■ **WHAT THE EXERCISE ASKS**
Please print each record below exactly as it is written.

■ **DATA PROVIDED**
----------------------------------------

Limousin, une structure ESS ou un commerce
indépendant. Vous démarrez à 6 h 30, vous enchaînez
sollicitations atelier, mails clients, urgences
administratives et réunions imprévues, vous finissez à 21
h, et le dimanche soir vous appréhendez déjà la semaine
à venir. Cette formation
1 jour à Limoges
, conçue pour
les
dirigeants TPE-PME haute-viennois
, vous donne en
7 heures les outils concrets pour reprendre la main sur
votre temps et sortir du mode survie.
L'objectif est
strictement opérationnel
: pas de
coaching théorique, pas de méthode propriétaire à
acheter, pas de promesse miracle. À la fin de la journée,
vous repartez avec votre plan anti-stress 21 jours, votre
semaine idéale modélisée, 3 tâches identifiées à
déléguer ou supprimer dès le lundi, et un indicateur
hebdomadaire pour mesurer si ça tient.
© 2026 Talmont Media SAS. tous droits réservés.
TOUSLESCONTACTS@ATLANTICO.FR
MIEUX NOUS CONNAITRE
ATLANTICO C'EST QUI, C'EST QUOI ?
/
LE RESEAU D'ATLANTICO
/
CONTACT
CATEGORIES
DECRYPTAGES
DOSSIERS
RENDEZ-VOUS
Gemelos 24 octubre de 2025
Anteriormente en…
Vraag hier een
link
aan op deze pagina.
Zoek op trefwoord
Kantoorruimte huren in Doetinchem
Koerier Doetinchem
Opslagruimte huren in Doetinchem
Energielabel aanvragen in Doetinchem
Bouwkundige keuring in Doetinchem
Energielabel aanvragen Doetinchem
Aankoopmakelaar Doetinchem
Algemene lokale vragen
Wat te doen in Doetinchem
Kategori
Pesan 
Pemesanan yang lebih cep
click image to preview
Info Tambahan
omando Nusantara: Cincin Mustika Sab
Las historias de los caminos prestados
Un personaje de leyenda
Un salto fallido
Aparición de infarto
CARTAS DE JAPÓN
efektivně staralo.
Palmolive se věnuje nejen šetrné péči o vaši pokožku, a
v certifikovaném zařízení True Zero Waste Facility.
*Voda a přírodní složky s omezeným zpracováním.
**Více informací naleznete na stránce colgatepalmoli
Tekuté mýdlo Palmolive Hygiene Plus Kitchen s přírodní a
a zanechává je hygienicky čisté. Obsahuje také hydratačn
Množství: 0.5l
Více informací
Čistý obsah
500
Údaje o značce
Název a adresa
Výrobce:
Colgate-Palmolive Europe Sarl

----------------------------------------

■ **OUTPUT**
Limousin, une structure ESS ou un commerce
indépendant. Vous démarrez à 6 h 30, vous enchaînez
sollicitations atelier, mails clients, urgences
administratives et réunions imprévues, vous finissez à 21
h, et le dimanche soir vous appréhendez déjà la semaine
à venir. Cette formation
1 jour à Limoges
, conçue pour
les
dirigeants TPE-PME haute-viennois
, vous donne en
7 heures les outils concrets pour reprendre la main sur
votre temps et sortir du mode survie.
L'objectif est
strictement opérationnel
: pas de
coaching théorique, pas de méthode propriétaire à
acheter, pas de promesse miracle. À la fin de la journée,
vous repartez avec votre plan anti-stress 21 jours, votre
semaine idéale modélisée, 3 tâches identifiées à
déléguer ou supprimer dès le lundi, et un indicateur
hebdomadaire pour mesurer si ça tient.
© 2026 Talmont Media SAS. tous droits réservés.
TOUSLESCONTACTS@ATLANTICO.FR
MIEUX NOUS CONNAITRE
ATLANTICO C'EST QUI, C'EST QUOI ?
/
LE RESEAU D'ATLANTICO
/
CONTACT
CATEGORIES
DECRYPTAGES
DOSSIERS
RENDEZ-VOUS
Gemelos 24 octubre de 2025
Anteriormente en…
Vraag hier een
link
aan op deze pagina.
Zoek op trefwoord
Kantoorruimte huren in Doetinchem
Koerier Doetinchem
Opslagruimte huren in Doetinchem
Energielabel aanvragen in Doetinchem
Bouwkundige keuring in Doetinchem
Energielabel aanvragen Doetinchem
Aankoopmakelaar Doetinchem
Algemene lokale vragen
Wat te doen in Doetinchem
Kategori
Pesan 
Pemesanan yang lebih cep
click image to preview
Info Tambahan
omando Nusantara: Cincin Mustika Sab
Las historias de los caminos prestados
Un personaje de leyenda
Un salto fallido
Aparición de infarto
CARTAS DE JAPÓN
efektivně staralo.
Palmolive se věnuje nejen šetrné péči o vaši pokožku, a
v certifikovaném zařízení True Zero Waste Facility.
*Voda a přírodní složky s omezeným zpracováním.
**Více informací naleznete na stránce colgatepalmoli
Tekuté mýdlo Palmolive Hygiene Plus Kitchen s přírodní a
a zanechává je hygienicky čisté. Obsahuje také hydratačn
Množství: 0.5l
Více informací
Čistý obsah
500
Údaje o značce
Název a adresa
Výrobce:
Colgate-Palmolive Europe Sarl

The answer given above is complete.